The period of adolescence is important for the development of every child because then it comes to independence and psychological separation of the child from the parent / guardian. Children then exhibit a dominant need to distance themselves from the infant world and get closer to the adult world. This journey of leaving childhood and entering the world of adults follows a tumultuous inner and psychological life. Adolescents are constantly seeking answers to the questions of who they are, what their purpose in life is, what they should be hoping for and aspiring to. So they choose behaviors that will lead them to answer these questions. By researching themselves, they try to find the best model for the adult world. This is also a period of thought development. Although adolescents often do actions contrary to the way they talk, they are not a reflection of developed thinking. In some situations, they act as adults while they are sometimes still children with immature agethinking and reckless actions. The reason for these changes is their emotional development. Thinking and emotional development do not develop at the same pace. Therefore, adolescents externally act confident in themselves while fragile and insecure internally. They need a lot of validation from parents / guardians or older siblings. So they learn to love themselves and their newfound personality.

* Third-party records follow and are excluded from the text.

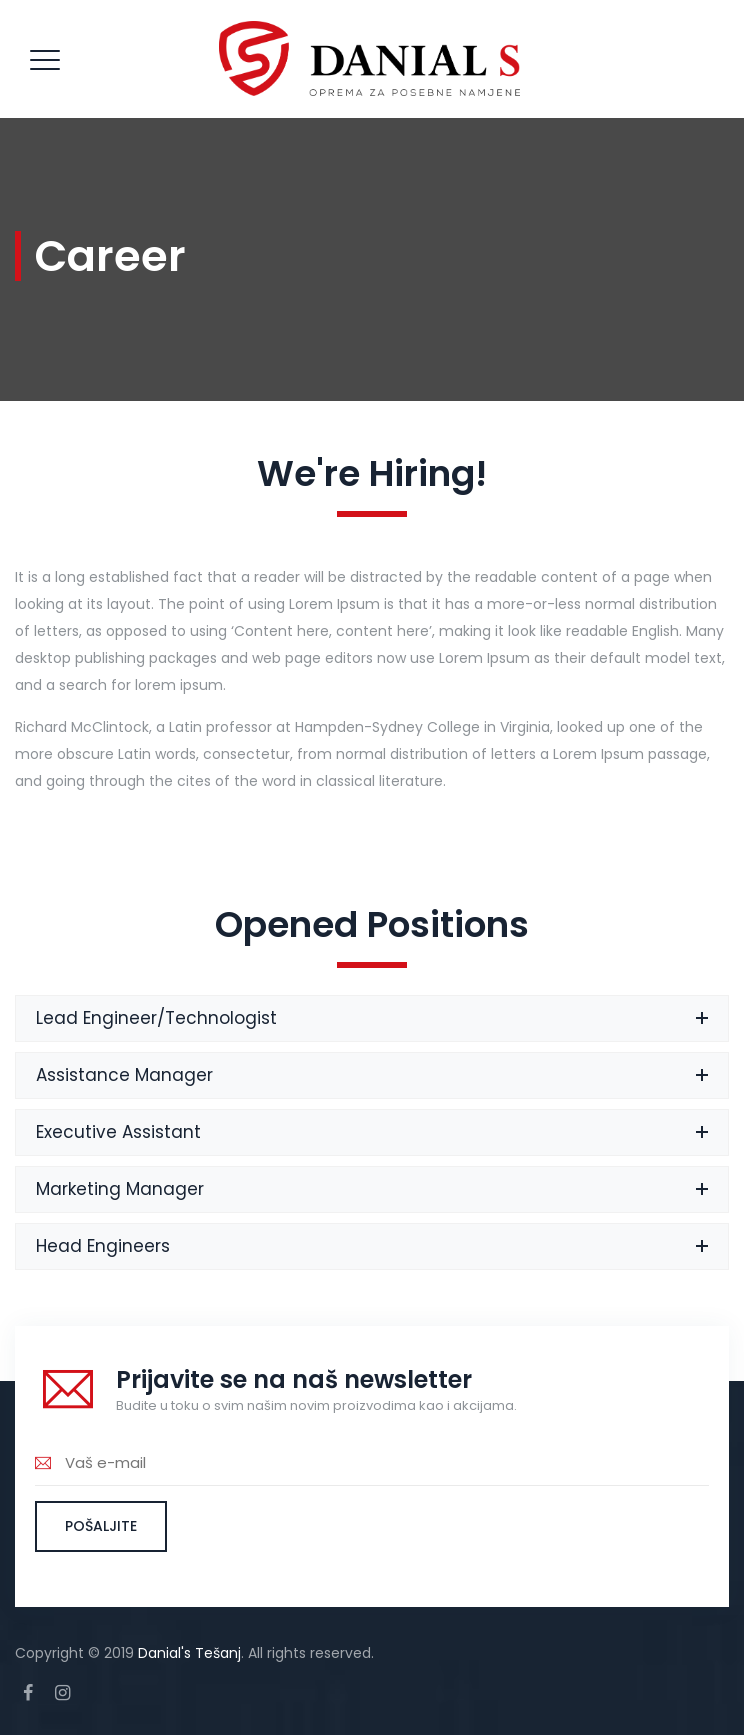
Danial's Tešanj (189, 1653)
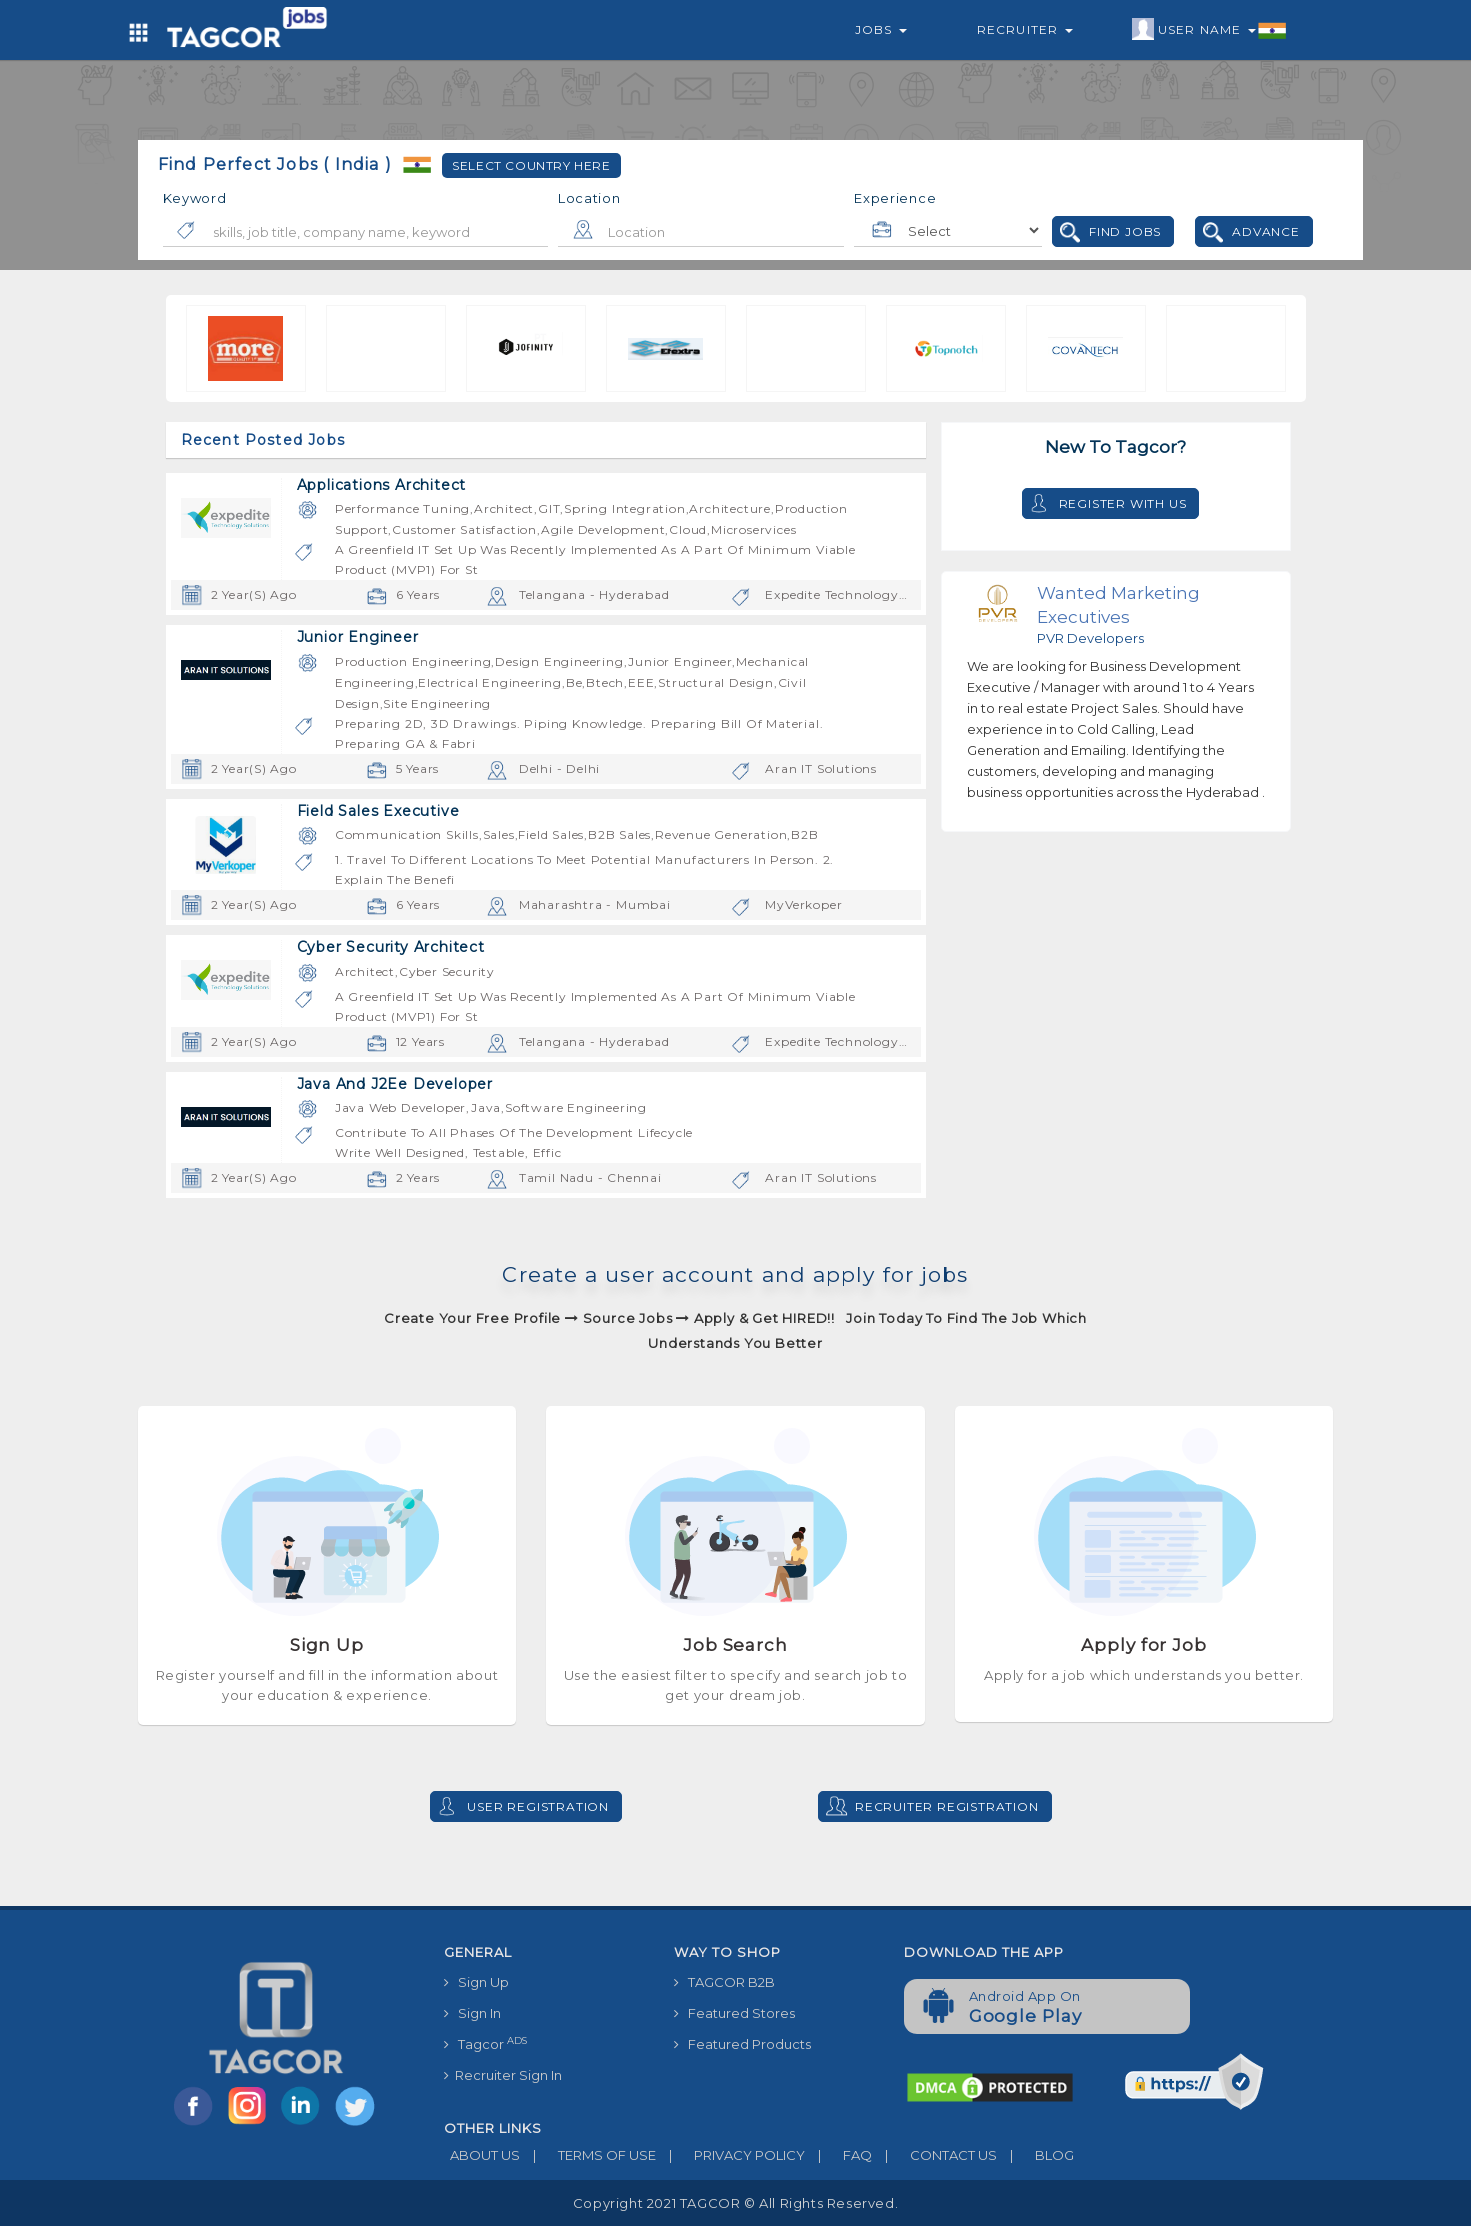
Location (589, 198)
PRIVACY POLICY (730, 2155)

Their most common problem is communication due to their lack of skill in controlling emotions and delaying needs. This is why adolescents often have conflicts and react impulsively. An adolescent’s life is filled with constant questioning, research, and proofing with the desire to fulfill the needs immediately. That is why they often do not follow the rules for learning, socializing, advising parents not to risk themselves. In discussions, they react violently or even aggressively. Carers / parents want to protect them because some behaviors can have unexpectedly negative consequences in the long run.
That is why it is important for carers / parents to be the example to adolescents who will best feel all about life through the “example” they have before them. The commitment and support that the caregivers provide to the adolescent can significantly influence the adolescent’s behavior. They are insecure because they are researching themselves, so the message they receive from caregivers is important. Communication is demanding and parents need special emotional and communication skills to resolve problems without disrupting their relationship with the adolescent. respect their opinions, encourage creativity to solve problems, without imposing their views and setting boundaries carefully. The basis of good communication with the adolescent is appreciation of their insecure personality, who will become self-confident and self-reliant over the years with the help of both the verbal and non-verbal support of the caregiver / parent.